In November, Dubai will host the annual conference of the International Bar Association - something of an anomaly in a country that does not have a bar association of its own. As Ms Hamade correctly pointed out, it is also an opportunity.
The preliminary meeting earlier this month already showed promise. "In the many years I have been part of the legal practice, I have not seen so many regulatory authorities and lawyers sit down together," Ms Hamade wrote. That process of communication is crucial to the legal system.
The country's two regulatory authorities, the Ministry of Justice and the Dubai Legal Affairs Department, are in the process of refining legislation to govern the legal profession in light of growing demands on the judicial system. It is part of a larger judicial reform project that, while painstakingly slow in some cases, is undeniably under way.

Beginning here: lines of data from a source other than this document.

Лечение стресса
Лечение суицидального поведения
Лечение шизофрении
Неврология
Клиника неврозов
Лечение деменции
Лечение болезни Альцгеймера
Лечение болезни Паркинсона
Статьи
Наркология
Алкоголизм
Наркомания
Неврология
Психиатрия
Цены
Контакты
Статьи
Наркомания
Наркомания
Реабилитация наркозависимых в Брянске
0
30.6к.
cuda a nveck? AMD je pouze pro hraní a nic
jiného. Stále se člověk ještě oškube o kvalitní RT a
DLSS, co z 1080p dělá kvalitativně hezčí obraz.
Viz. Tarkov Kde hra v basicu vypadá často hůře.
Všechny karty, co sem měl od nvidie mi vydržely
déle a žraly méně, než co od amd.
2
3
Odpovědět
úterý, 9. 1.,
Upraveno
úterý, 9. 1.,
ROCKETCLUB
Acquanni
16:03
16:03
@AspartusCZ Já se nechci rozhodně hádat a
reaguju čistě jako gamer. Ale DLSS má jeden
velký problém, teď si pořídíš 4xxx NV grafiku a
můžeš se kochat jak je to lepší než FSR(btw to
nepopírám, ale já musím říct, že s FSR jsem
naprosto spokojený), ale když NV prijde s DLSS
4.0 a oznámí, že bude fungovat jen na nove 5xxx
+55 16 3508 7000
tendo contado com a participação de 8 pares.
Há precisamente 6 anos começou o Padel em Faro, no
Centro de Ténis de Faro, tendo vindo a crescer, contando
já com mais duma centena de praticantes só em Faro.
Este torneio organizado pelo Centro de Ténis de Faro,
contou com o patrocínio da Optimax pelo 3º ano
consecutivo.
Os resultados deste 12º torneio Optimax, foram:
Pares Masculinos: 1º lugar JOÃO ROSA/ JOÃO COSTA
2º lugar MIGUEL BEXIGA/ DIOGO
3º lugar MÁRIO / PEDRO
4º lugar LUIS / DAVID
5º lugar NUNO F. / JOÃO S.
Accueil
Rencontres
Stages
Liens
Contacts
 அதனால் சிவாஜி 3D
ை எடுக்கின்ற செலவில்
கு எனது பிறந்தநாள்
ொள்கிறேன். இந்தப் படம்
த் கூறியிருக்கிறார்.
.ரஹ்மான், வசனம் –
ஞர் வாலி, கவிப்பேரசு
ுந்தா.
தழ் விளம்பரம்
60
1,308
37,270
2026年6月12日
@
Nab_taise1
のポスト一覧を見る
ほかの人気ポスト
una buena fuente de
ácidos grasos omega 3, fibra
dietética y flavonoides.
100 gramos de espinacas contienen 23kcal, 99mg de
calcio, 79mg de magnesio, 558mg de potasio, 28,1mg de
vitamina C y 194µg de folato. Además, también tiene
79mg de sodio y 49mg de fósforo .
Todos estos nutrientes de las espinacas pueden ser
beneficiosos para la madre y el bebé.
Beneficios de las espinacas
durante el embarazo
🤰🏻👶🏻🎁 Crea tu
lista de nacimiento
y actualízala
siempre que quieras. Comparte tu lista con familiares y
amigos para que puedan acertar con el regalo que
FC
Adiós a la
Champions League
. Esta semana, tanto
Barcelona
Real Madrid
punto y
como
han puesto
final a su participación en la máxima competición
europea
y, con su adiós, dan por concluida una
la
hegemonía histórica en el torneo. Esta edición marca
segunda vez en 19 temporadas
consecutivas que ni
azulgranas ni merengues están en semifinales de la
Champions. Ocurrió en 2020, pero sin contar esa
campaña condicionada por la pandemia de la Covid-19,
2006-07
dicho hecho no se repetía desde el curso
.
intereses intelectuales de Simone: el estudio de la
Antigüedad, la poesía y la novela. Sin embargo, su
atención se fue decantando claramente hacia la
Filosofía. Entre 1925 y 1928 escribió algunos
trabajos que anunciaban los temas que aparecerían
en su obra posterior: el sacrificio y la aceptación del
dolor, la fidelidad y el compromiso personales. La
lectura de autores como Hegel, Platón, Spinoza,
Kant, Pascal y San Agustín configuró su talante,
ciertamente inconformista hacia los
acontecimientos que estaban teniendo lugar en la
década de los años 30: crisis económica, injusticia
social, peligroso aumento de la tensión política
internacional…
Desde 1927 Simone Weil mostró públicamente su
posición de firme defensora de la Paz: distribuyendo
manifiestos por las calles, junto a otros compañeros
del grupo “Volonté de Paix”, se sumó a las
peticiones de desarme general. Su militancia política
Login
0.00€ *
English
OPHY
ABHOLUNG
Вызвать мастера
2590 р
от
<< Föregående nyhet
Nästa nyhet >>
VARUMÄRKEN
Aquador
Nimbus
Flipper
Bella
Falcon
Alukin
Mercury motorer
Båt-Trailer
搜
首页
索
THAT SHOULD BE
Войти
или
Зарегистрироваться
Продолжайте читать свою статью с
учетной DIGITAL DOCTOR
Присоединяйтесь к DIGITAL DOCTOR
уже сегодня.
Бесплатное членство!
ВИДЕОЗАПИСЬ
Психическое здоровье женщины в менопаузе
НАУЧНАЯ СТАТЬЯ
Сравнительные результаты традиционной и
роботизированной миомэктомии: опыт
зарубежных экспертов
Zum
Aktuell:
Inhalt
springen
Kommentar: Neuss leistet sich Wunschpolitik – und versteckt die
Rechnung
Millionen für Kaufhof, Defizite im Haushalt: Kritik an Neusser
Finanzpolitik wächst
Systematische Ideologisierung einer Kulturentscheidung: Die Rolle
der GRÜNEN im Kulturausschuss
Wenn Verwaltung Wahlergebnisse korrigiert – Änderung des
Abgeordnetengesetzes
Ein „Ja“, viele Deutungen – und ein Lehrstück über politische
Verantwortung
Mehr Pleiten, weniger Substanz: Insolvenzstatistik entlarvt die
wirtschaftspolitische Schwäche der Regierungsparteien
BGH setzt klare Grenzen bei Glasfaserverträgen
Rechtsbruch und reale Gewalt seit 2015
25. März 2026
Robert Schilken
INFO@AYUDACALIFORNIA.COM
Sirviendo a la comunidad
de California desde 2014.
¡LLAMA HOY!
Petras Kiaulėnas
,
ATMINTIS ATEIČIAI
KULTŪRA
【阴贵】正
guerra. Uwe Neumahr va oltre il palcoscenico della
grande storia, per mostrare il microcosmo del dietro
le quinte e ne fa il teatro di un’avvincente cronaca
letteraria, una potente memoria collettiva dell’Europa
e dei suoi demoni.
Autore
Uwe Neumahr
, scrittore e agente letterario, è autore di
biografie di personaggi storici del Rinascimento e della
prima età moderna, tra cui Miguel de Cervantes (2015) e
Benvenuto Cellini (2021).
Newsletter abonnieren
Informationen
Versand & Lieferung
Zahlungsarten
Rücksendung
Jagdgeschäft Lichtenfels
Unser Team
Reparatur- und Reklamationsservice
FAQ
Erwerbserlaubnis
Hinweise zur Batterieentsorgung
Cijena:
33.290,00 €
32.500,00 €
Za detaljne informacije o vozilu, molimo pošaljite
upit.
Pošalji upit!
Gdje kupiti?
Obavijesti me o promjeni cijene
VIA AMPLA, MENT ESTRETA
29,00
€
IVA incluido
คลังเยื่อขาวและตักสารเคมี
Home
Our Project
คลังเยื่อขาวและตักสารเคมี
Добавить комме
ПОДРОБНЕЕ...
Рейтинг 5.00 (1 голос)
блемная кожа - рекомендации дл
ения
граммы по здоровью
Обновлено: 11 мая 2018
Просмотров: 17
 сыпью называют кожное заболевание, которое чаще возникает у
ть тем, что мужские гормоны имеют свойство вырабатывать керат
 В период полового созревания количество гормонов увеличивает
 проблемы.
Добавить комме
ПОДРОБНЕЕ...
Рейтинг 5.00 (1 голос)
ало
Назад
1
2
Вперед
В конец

Lawyers need to do more to facilitate this process. There are already informal associations that bring professionals together depending on their field; in the case of lawyers, this should be formalised in the establishment of a bar association.
Under 1991 legislation governing the practice of law, the Government licenses lawyers; professional infractions are taken to the courts. There is no reason for that to change immediately. In some countries, in parts of the United States for example, bar membership is mandatory for lawyers - if a person is disbarred, he or she loses the right to practise law.
At least at its onset, there is no need for a UAE bar association to wield that kind of authority. But a voluntary association could still have a substantial benefit for the legal profession and the process of legal reform. The organisation could liaise with regulators to help shape legislation, encourage standard legal practices and adherence to precedent, and crucially establish a code of ethics.
"Fundamental ethical principles should always be present for guidance and disciplinary rules should be implemented when necessary," wrote Ms Hamade. If the practice of law is to remain an honourable profession, lawyers must take the necessary action.